**THE INPUT:**
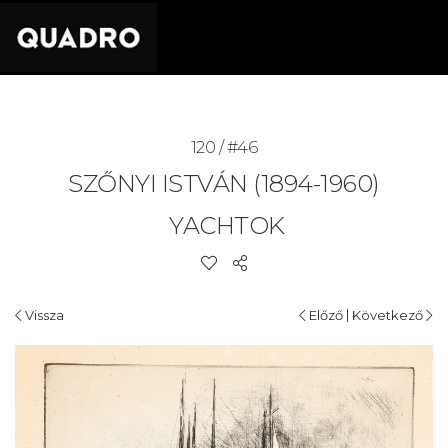
120 / #46
SZŐNYI ISTVÁN (1894-1960)
YACHTOK
|
Vissza
Előző
Következő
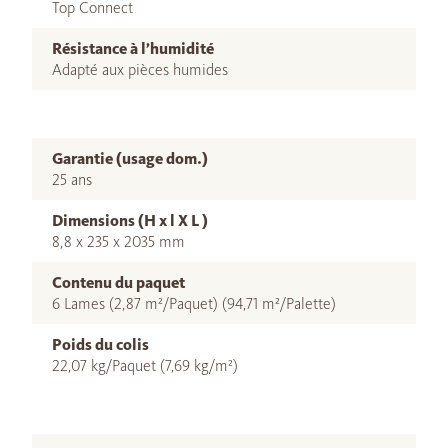
Top Connect
Résistance à l’humidité
Adapté aux pièces humides
Garantie (usage dom.)
25 ans
Dimensions (H x l X L )
8,8 x 235 x 2035 mm
Contenu du paquet
6 Lames (2,87 m²/Paquet) (94,71 m²/Palette)
Poids du colis
22,07 kg/Paquet (7,69 kg/m²)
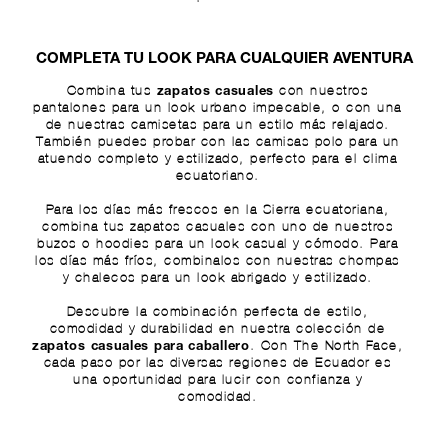
COMPLETA TU LOOK PARA CUALQUIER AVENTURA
Combina tus
con nuestros
zapatos casuales
pantalones
para un look urbano impecable, o con una
de nuestras
camisetas
para un estilo más relajado.
También puedes probar con las
camisas polo
para un
atuendo completo y estilizado, perfecto para el clima
ecuatoriano.
Para los días más frescos en la Sierra ecuatoriana,
combina tus zapatos casuales con uno de nuestros
buzos o hoodies
para un look casual y cómodo. Para
los días más fríos, combinalos con nuestras
chompas
y chalecos
para un look abrigado y estilizado.
Descubre la combinación perfecta de estilo,
comodidad y durabilidad en nuestra colección de
. Con The North Face,
zapatos casuales para caballero
cada paso por las diversas regiones de Ecuador es
una oportunidad para lucir con confianza y
comodidad.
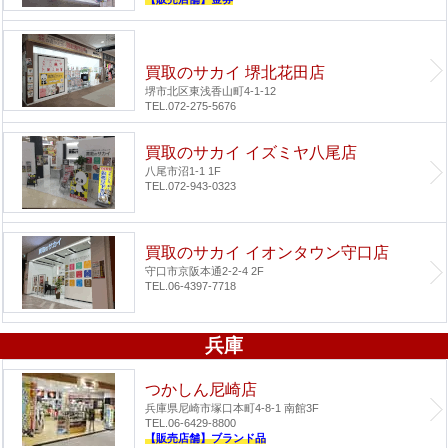
買取のサカイ 堺北花田店
堺市北区東浅香山町4-1-12
TEL.072-275-5676
買取のサカイ イズミヤ八尾店
八尾市沼1-1 1F
TEL.072-943-0323
買取のサカイ イオンタウン守口店
守口市京阪本通2-2-4 2F
TEL.06-4397-7718
兵庫
つかしん尼崎店
兵庫県尼崎市塚口本町4-8-1 南館3F
TEL.06-6429-8800
【販売店舗】ブランド品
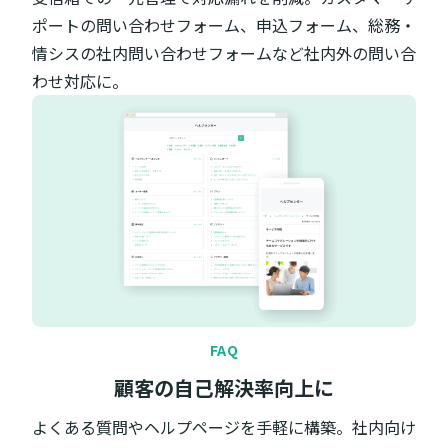
ポートの問い合わせフォーム、申込フォーム、総務・
情シスの社内問い合わせフォームなど社内外の問い合
わせ対応に。
FAQ
顧客の自己解決率向上に
よくある質問やヘルプページを手軽に構築。社内向け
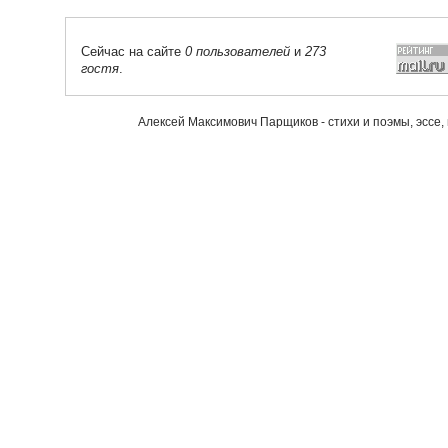
Сейчас на сайте
0 пользователей
и
273
гостя
.
Алексей Максимович Парщиков - стихи и поэмы, эссе,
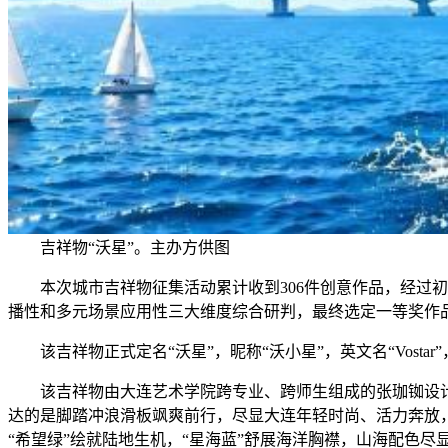
吉祥物“沃星”。主办方供图
本次城市吉祥物征集活动累计收到306件创意作品，经过初
播性和多元场景应用性三大维度综合研判，最终选定一等奖作品
该吉祥物正式定名“沃星”，昵称“沃小星”，英文名“Vosta
该吉祥物由大连艺术学院跨专业、跨师生组成的张珈铷设计团
达的是脚踏冲浪滑板飒爽前行，尽显大连年轻时尚、活力奔放
“希望绿”绘就陆地生机，“星海蓝”舒展海洋胸襟，山海配色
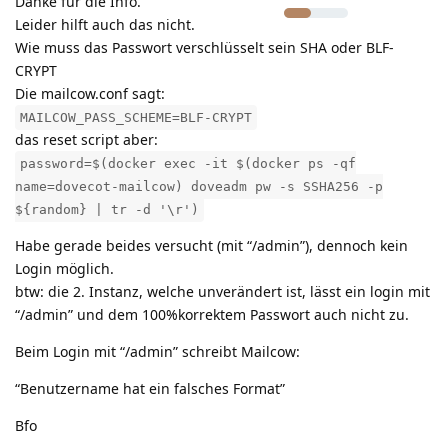
Danke für die Info.
Leider hilft auch das nicht.
Wie muss das Passwort verschlüsselt sein SHA oder BLF-
CRYPT
Die mailcow.conf sagt:
MAILCOW_PASS_SCHEME=BLF-CRYPT
das reset script aber:
password=$(docker exec -it $(docker ps -qf
name=dovecot-mailcow) doveadm pw -s SSHA256 -p
${random} | tr -d '\r')
Habe gerade beides versucht (mit “/admin”), dennoch kein
Login möglich.
btw: die 2. Instanz, welche unverändert ist, lässt ein login mit
“/admin” und dem 100%korrektem Passwort auch nicht zu.
Beim Login mit “/admin” schreibt Mailcow:
“Benutzername hat ein falsches Format”
Bfo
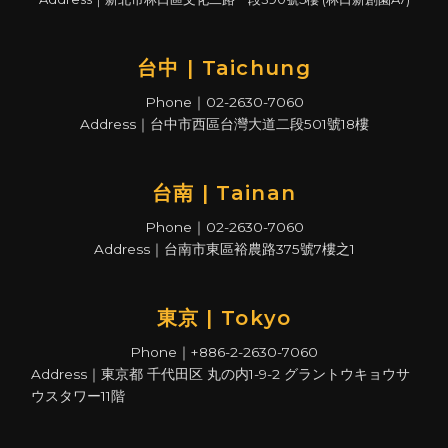
台中 | Taichung
Phone｜02-2630-7060
Address｜台中市西區台灣大道二段501號18樓
台南 | Tainan
Phone｜02-2630-7060
Address｜台南市東區裕農路375號7樓之1
東京 | Tokyo
Phone｜+886-2-2630-7060
Address｜東京都 千代田区 丸の内1-9-2 グラントウキョウサ
ウスタワー11階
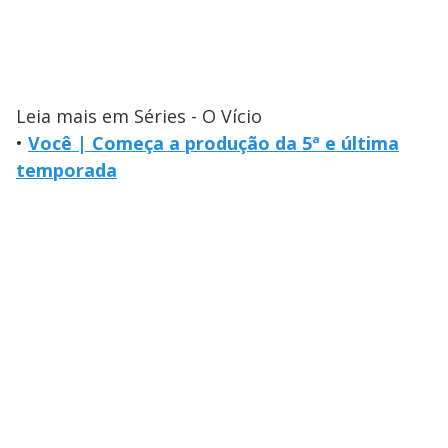
Leia mais em Séries - O Vício
•
Você | Começa a produção da 5ª e última
temporada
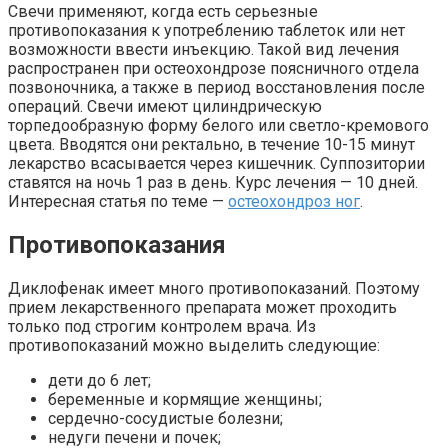
Свечи
применяют
,
когда
есть
серьезные
противопоказания
к
употреблению
таблеток или нет
возможности ввести инъекцию.
Т
акой
вид
лечения
распространен
при
остеохондрозе
поясничного
отдела
позвоночника
,
а
также
в
период
восстановления
после
операций
. Свечи имеют цилиндрическую
торпедообразную форму белого или светло-кремового
цвета. Вводятся они ректально, в течение 10-15 минут
лекарство всасывается через кишечник. Суппозитории
ставятся на ночь 1 раз в день. Курс лечения — 10 дней.
Интересная статья по теме —
остеохондроз ног
.
Противопоказания
Диклофенак имеет много противопоказаний. Поэтому
прием лекарственного препарата может проходить
только под строгим контролем врача. Из
противопоказаний можно выделить следующие:
дети до 6 лет;
беременные и кормящие женщины;
сердечно-сосудистые болезни;
недуги печени и почек;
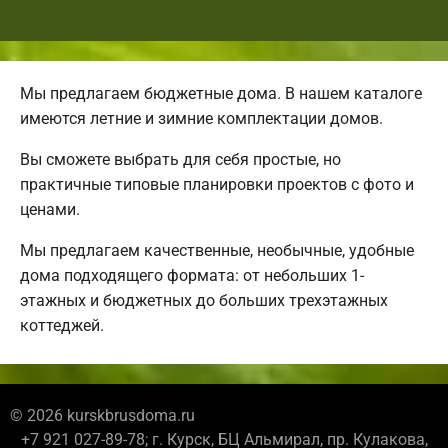
Мы предлагаем бюджетные дома. В нашем каталоге
имеются летние и зимние комплектации домов.
Вы сможете выбрать для себя простые, но
практичные типовые планировки проектов с фото и
ценами.
Мы предлагаем качественные, необычные, удобные
дома подходящего формата: от небольших 1-
этажных и бюджетных до больших трехэтажных
коттеджей.
© 2026 kurskbrusdoma.ru
+7 921 027-89-78; г. Курск, БЦ Альмирал, пр. Кулакова,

**EXERCISE GOAL:** Return the material from the line containing "达的是脚踏冲浪滑板飒爽前行，尽显大连年轻时尚、活力奔放" through the line containing "Beim Login mit", exactly and in full, but without its pictures.

**WRITTEN ANSWER:**
达的是脚踏冲浪滑板飒爽前行，尽显大连年轻时尚、活力奔放
“希望绿”绘就陆地生机，“星海蓝”舒展海洋胸襟，山海配色
Danke für die Info.
Leider hilft auch das nicht.
Wie muss das Passwort verschlüsselt sein SHA oder BLF-
CRYPT
Die mailcow.conf sagt:
MAILCOW_PASS_SCHEME=BLF-CRYPT
das reset script aber:
password=$(docker exec -it $(docker ps -qf
name=dovecot-mailcow) doveadm pw -s SSHA256 -p
${random} | tr -d '\r')
Habe gerade beides versucht (mit “/admin”), dennoch kein
Login möglich.
btw: die 2. Instanz, welche unverändert ist, lässt ein login mit
“/admin” und dem 100%korrektem Passwort auch nicht zu.
Beim Login mit “/admin” schreibt Mailcow:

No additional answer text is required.